- Location in Jackson County
- Coordinates: 38°58′46″N 86°00′06″W﻿ / ﻿38.97944°N 86.00167°W
- Country: United States
- State: Indiana
- County: Jackson

Government
- • Type: Indiana township

Area
- • Total: 63.34 sq mi (164.0 km^{2})
- • Land: 62.58 sq mi (162.1 km^{2})
- • Water: 0.76 sq mi (2.0 km^{2}) 1.20%
- Elevation: 561 ft (171 m)

Population (2020)
- • Total: 1,558
- • Density: 24.90/sq mi (9.612/km^{2})
- GNIS feature ID: 0453365

= Hamilton Township, Jackson County, Indiana =

Hamilton Township is one of twelve townships in Jackson County, Indiana, United States. As of the 2020 census, its population was 1,558 and it contained 669 housing units. It was named for James Hamilton, an early local politician.

Historical population
| Census | Pop. | Note | %± |
| 1890 | 1,858 |  | — |
| 1900 | 2,031 |  | 9.3% |
| 1910 | 1,714 |  | −15.6% |
| 1920 | 1,420 |  | −17.2% |
| 1930 | 1,334 |  | −6.1% |
| 1940 | 1,443 |  | 8.2% |
| 1950 | 1,415 |  | −1.9% |
| 1960 | 1,444 |  | 2.0% |
| 1970 | 1,415 |  | −2.0% |
| 1980 | 1,509 |  | 6.6% |
| 1990 | 1,680 |  | 11.3% |
| 2000 | 1,615 |  | −3.9% |
| 2010 | 1,660 |  | 2.8% |
| 2020 | 1,558 |  | −6.1% |
Source: US Decennial Census

==History==
Bell Ford Post Patented Diagonal "Combination Bridge", Beatty-Trimpe Farm, and Shields' Mill Covered Bridge are listed on the National Register of Historic Places.

==Geography==
According to the 2010 census, the township has a total area of 63.34 sqmi, of which 62.58 sqmi (or 98.80%) is land and 0.76 sqmi (or 1.20%) is water. Lakes in this township include Docs Lake. The streams of Buck Branch, Cooley Creek, East Fork White Creek and Indian Creek run through this township.

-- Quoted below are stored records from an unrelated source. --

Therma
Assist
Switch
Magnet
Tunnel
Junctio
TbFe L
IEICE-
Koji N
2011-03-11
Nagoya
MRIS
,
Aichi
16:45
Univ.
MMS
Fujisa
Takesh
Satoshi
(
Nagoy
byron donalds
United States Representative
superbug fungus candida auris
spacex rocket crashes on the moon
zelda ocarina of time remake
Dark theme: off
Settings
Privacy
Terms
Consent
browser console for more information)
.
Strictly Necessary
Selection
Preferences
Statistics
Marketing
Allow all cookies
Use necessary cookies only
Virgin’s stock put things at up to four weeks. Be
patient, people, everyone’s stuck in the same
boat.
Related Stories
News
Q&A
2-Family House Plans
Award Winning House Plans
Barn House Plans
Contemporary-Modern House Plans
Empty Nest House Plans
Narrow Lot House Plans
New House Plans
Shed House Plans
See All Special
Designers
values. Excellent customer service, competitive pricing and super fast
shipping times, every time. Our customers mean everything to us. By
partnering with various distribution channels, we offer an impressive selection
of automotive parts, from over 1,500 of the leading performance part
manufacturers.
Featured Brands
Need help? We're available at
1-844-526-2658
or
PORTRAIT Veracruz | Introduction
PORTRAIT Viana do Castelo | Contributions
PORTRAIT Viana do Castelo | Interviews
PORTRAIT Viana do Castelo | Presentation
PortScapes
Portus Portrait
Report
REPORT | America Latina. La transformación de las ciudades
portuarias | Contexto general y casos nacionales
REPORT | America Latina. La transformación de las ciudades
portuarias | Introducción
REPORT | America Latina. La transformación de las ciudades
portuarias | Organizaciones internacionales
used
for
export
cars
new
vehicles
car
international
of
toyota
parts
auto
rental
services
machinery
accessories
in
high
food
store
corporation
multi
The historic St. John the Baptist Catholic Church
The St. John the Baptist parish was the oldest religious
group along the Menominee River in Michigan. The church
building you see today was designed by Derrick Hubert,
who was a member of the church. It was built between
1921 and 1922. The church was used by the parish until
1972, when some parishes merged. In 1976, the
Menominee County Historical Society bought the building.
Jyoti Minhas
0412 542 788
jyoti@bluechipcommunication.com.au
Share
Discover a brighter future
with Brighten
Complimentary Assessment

===Unincorporated towns===
- Acme
- Bobtown
- Cortland
- Shields
- Surprise

===Adjacent townships===
- Jackson Township, Bartholomew County (north)
- Wayne Township, Bartholomew County (northeast)
- Redding Township (east)
- Jackson Township (east-southeast)
- Brownstown Township (southwest)
- Pershing Township (west)

===Cemeteries===
The township contains three cemeteries: Cortland, Robinson and Weddell. There is also an old abandoned cemetery known as Brown Cemetery.